Mostly passanger trains need that, because there is signficant power draw around 50 - 150A from 3 kV DC OHL to feed carriages with power to charge their batteries, power A/C or heater and feed electric sockets / lights. This current is quite small consumption at travel speeds, however when standing at one place it can cause local overheat of overhead lines, which can in worst case lead to its rupture and teardown. Halving that current by raising second pantograph reduces waste heating power to 25 % (P = R * I^2) which prevents this from happening.

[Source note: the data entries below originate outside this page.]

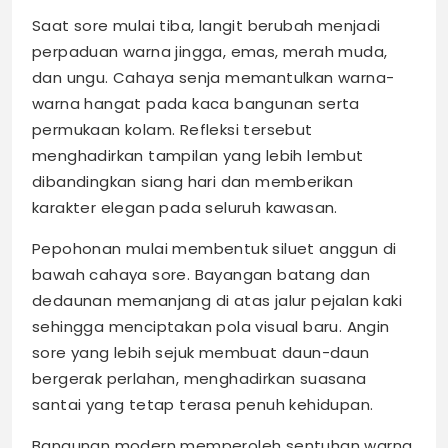
Saat sore mulai tiba, langit berubah menjadi
perpaduan warna jingga, emas, merah muda,
dan ungu. Cahaya senja memantulkan warna-
warna hangat pada kaca bangunan serta
permukaan kolam. Refleksi tersebut
menghadirkan tampilan yang lebih lembut
dibandingkan siang hari dan memberikan
karakter elegan pada seluruh kawasan.
Pepohonan mulai membentuk siluet anggun di
bawah cahaya sore. Bayangan batang dan
dedaunan memanjang di atas jalur pejalan kaki
sehingga menciptakan pola visual baru. Angin
sore yang lebih sejuk membuat daun-daun
bergerak perlahan, menghadirkan suasana
santai yang tetap terasa penuh kehidupan.
Bangunan modern memperoleh sentuhan warna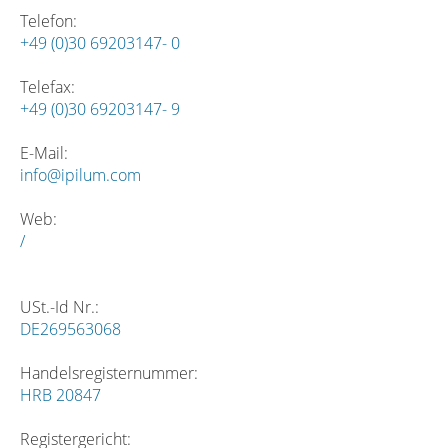
Telefon:
+49 (0)30 69203147- 0
Telefax:
+49 (0)30 69203147- 9
E-Mail:
info@ipilum.com
Web:
/
USt.-Id Nr.:
DE269563068
Handelsregisternummer:
HRB 20847
Registergericht: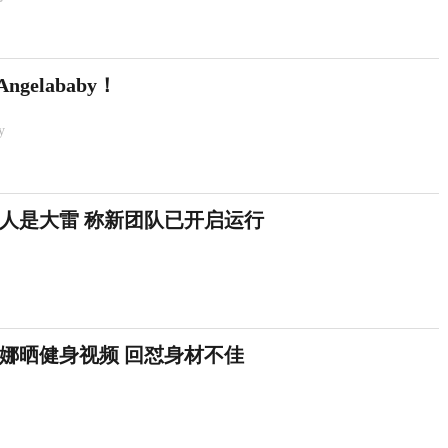
gelababy！
y
人是大雷 称新团队已开启运行
娜晒健身视频 回怼身材不佳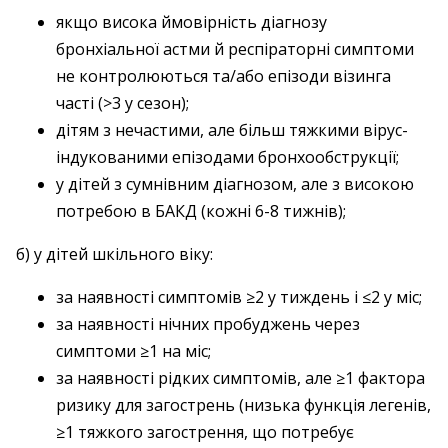
якщо висока ймовірність діагнозу
бронхіальної астми й респіраторні симптоми
не контролюються та/або епізоди візинга
часті (>3 у сезон);
дітям з нечастими, але більш тяжкими вірус-
індукованими епізодами бронхообструкції;
у дітей з сумнівним діагнозом, але з високою
потребою в БАКД (кожні 6-8 тижнів);
б) у дітей шкільного віку:
за наявності симптомів ≥2 у тиждень і ≤2 у міс;
за наявності нічних пробуджень через
симптоми ≥1 на міс;
за наявності рідких симптомів, але ≥1 фактора
ризику для загострень (низька функція легенів,
≥1 тяжкого загострення, що потребує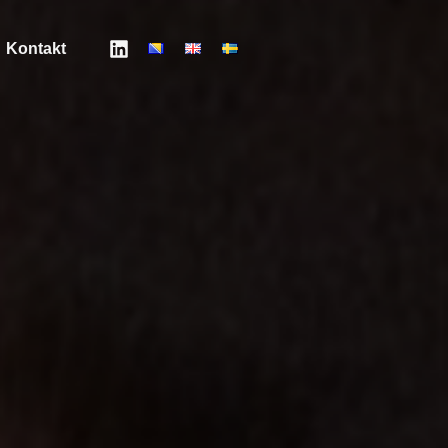
Kontakt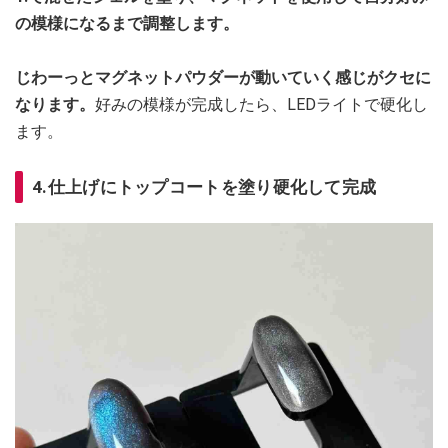
の模様になるまで調整します。
じわーっとマグネットパウダーが動いていく感じがクセに
なります。
好みの模様が完成したら、LEDライトで硬化し
ます。
4.仕上げにトップコートを塗り硬化して完成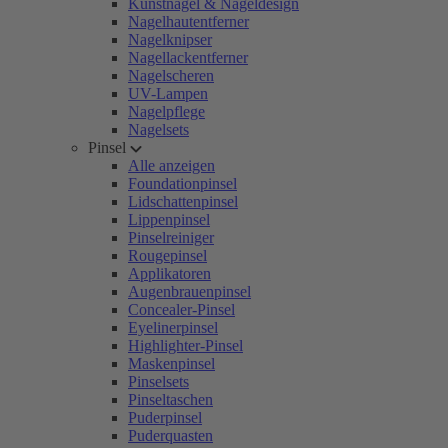
Kunstnägel & Nageldesign
Nagelhautentferner
Nagelknipser
Nagellackentferner
Nagelscheren
UV-Lampen
Nagelpflege
Nagelsets
Pinsel
Alle anzeigen
Foundationpinsel
Lidschattenpinsel
Lippenpinsel
Pinselreiniger
Rougepinsel
Applikatoren
Augenbrauenpinsel
Concealer-Pinsel
Eyelinerpinsel
Highlighter-Pinsel
Maskenpinsel
Pinselsets
Pinseltaschen
Puderpinsel
Puderquasten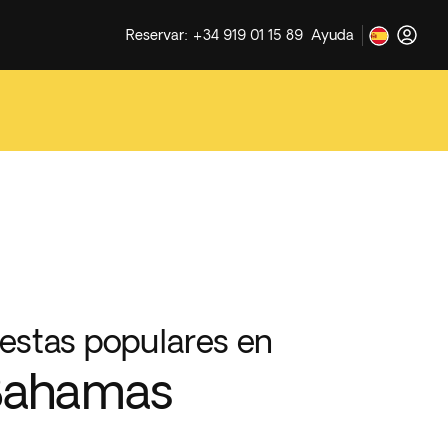
Reservar: +34 919 01 15 89
Ayuda
iestas populares en
Bahamas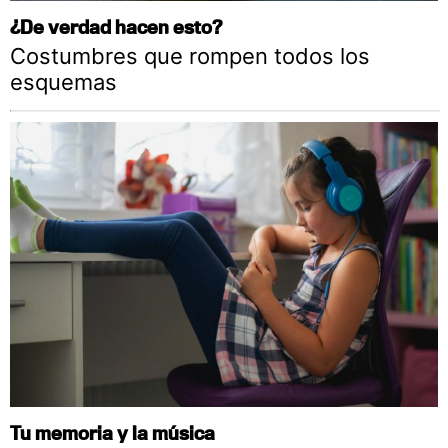
¿De verdad hacen esto?
Costumbres que rompen todos los
esquemas
Tu memoria y la música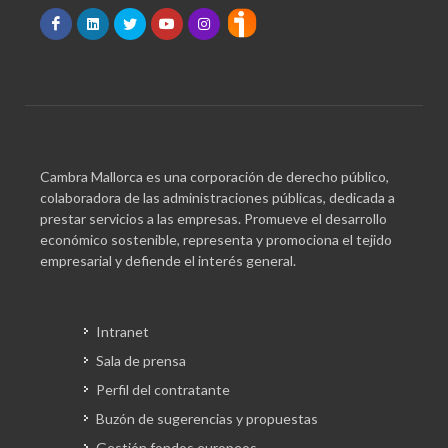
Cambra Mallorca es una corporación de derecho público,
colaboradora de las administraciones públicas, dedicada a
prestar servicios a las empresas. Promueve el desarrollo
económico sostenible, representa y promociona el tejido
empresarial y defiende el interés general.
Intranet
Sala de prensa
Perfil del contratante
Buzón de sugerencias y propuestas
Gestión fondos europeos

EMUs and all cargo trains pulled by thyristor / IGBT driven locomotives (like ČD 163, Traxx, Taurus 1216) do not require this procedure as their standstill power consumption is much smaller and ammount of taken current raises gradually with increasing speed instead of burning "surplus" power in resistor bank like in for example EU07/201Eo/ČD 181, and so on. Light cargo trains pulled by locomotives with resistive regulation like ČD 181 also do not need both pantographs raised as their power draw at standstill is miniscule. For instance ČD 181 with all auxiliary devices running (fans, both compressors on and 48V DC network convertor) barely draws 50A. However as for what I heard from ČD Cargo locomotive engineers, you are not supposed to exceed current draw 200A per pantograph below 5 km/h, so they raise both pantographs anyways to be sure.
Here in Czech republic this is being done on 3 kV DC routes. On 25 kV 50 Hz routes this is not mandatory as currents are smaller by magnitude and barely exceed 20A at standstill assuming power factor is near 1.